Avant de partir, Vava El hadj opère une vérification systématique pour s'assurer qu'il n'y a pas de veine qui coule. Ce n'est qu'à la sortie qu'on lui mettait discrètement à la main une somme en guise de remerciement, dont il ne vérifie jamais l'importance, sans omettre bien entendu, de l'inviter pour le repas du soir. Il ne s'en va qu'après avoir récité des prières pour un prompt rétablissement du petit garçon et la prospérité de la famille.
Sa notoriété dépasse largement les frontières du village, de part sa maitrise du métier, fréquemment, il est sollicité pour exécuter la même tâche dans les autres villages avoisinants. Compte tenu de l’absence de moyens de transport automobile à cette époque, ses déplacements en dehors du village, sont régulièrement effectués par son incontournable baudet adaptés à la vie rustique et aux sentiers escarpés. Un animal fort et docile, qu’il chouchoute et veille à son entretien pour le maintenir en bonne santé. Comme disait le dicton : Faut semer, pour récolter. 

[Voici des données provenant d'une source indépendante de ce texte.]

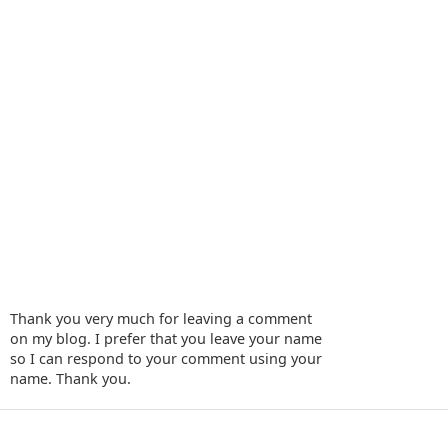
Thank you very much for leaving a comment
on my blog. I prefer that you leave your name
so I can respond to your comment using your
name. Thank you.
‹
›
Home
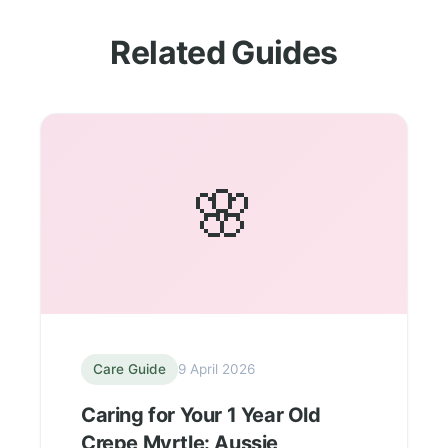
Related Guides
🌸
Care Guide
9 April 2026
Caring for Your 1 Year Old
Crepe Myrtle: Aussie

Parvenu désormais à sa pleine maturité et de part son intégrité et son honnêteté, il fut désigné par le comité du village par deux fois en qualité de « loukil », une première fois en 1946 et une seconde fois en 1956, pour s’en occuper bénévolement de la gestion du mausolée d’Akkal Aberkane, un lieu saint, propriété collective du village d’Ait Bouyahia.
En homme pieux, attaché aux percepts de la religion musulmane, probablement en 1964 à l’âge de 73 ans, il se rend à la Mecque pour effectuer le grand pèlerinage.

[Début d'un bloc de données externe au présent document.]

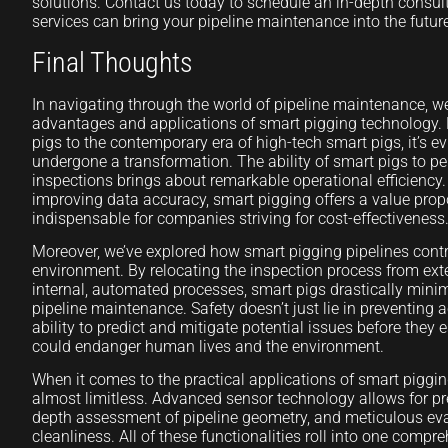
solutions. Contact us today to schedule an in-depth consu
services can bring your pipeline maintenance into the futur
Final Thoughts
In navigating through the world of pipeline maintenance, we’
advantages and applications of smart pigging technology.
pigs to the contemporary era of high-tech smart pigs, it’s ev
undergone a transformation. The ability of smart pigs to per
inspections brings about remarkable operational efficienc
improving data accuracy, smart pigging offers a value propo
indispensable for companies striving for cost-effectiveness
Moreover, we’ve explored how smart pigging pipelines contr
environment. By relocating the inspection process from ex
internal, automated processes, smart pigs drastically minim
pipeline maintenance. Safety doesn’t just lie in preventing ac
ability to predict and mitigate potential issues before they 
could endanger human lives and the environment.
When it comes to the practical applications of smart piggin
almost limitless. Advanced sensor technology allows for pre
depth assessment of pipeline geometry, and meticulous eva
cleanliness. All of these functionalities roll into one comp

Affaiblit quelque part par l’âge, chez lui, à la maison, il consacre une bonne partie de son temps aux travaux de bricolage et de jardinage. Derrière sa maison, une clôture est dressée tout au tour de sa propriété pour qu’aucun intrus ne peut s’introduire et, de la mettre à l’abri des animaux, particulièrement des sangliers. Un jardin de moyenne superficie, régulièrement entretenu, dans lequel il a planté plusieurs arbres fruitiers notamment les cerisiers, les rosiers parfumés de différentes variétés et de couleurs (blanc, jaune et le rouge foncé). En effet, il suffit juste de contempler son jardin orné de fleurs multicolores pour se rendre compte de ses gouts et l’amour qu’il accorde aux plantes, au jardinage, bref à la nature tout court. Et oui, La beauté de son jardin verdoyant procure inéluctablement un plaisir et un régal assuré pour les yeux, s’exclame un ami. 

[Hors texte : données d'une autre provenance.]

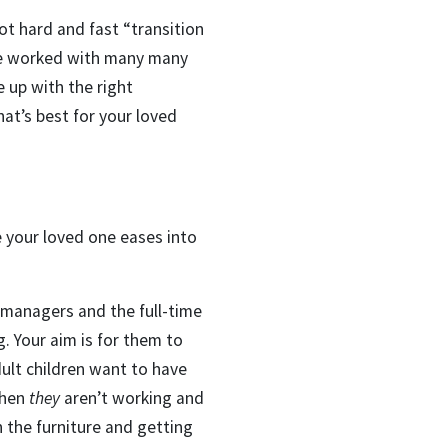
not hard and fast “transition
ave worked with many many
 up with the right
at’s best for your loved
e your loved one eases into
 managers and the full-time
. Your aim is for them to
dult children want to have
when
they
aren’t working and
n the furniture and getting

La maladie contre laquelle il s’est battu avec beaucoup de courage depuis des mois, a fini par l’emporter en 1974 à l’âge de 83 ans. Le jour de son enterrement, tout le village et tous les gens des villages de la commune ayant eu l’information de son décès étaient en deuil. Les témoignages de sympathie et d’estime des gens affluent par dizaines pour saluer d’une même voix cet homme hors du commun.
L’âge réel de la personne ne se mesure pas par le nombre d’années vécues, de sa naissance jusqu’à sa mort, mais plutôt, l’âge réel de la personne se mesure par combien la personne a laissé et légué de bonnes œuvres. Et seules, les bonnes actions font prolonger les âges. 
Autant dire que sa notoriété et son action ont fait de lui l’un des hommes les plus respectées du village. Il a su donner un sens concret, utile à sa vie. 
Certes le corps de Vava el Hadj El Hocine habite la tombe, ses œuvres par contre, restent et resteront en notre mémoire comme l'âme vivante qui brille de par ses incalculables services. Repose en paix, wa Kirham Rebbi. Merci.
Nota bene : Merci I chikh Amar Kab de m’avoir fourni quelques renseignements précieux.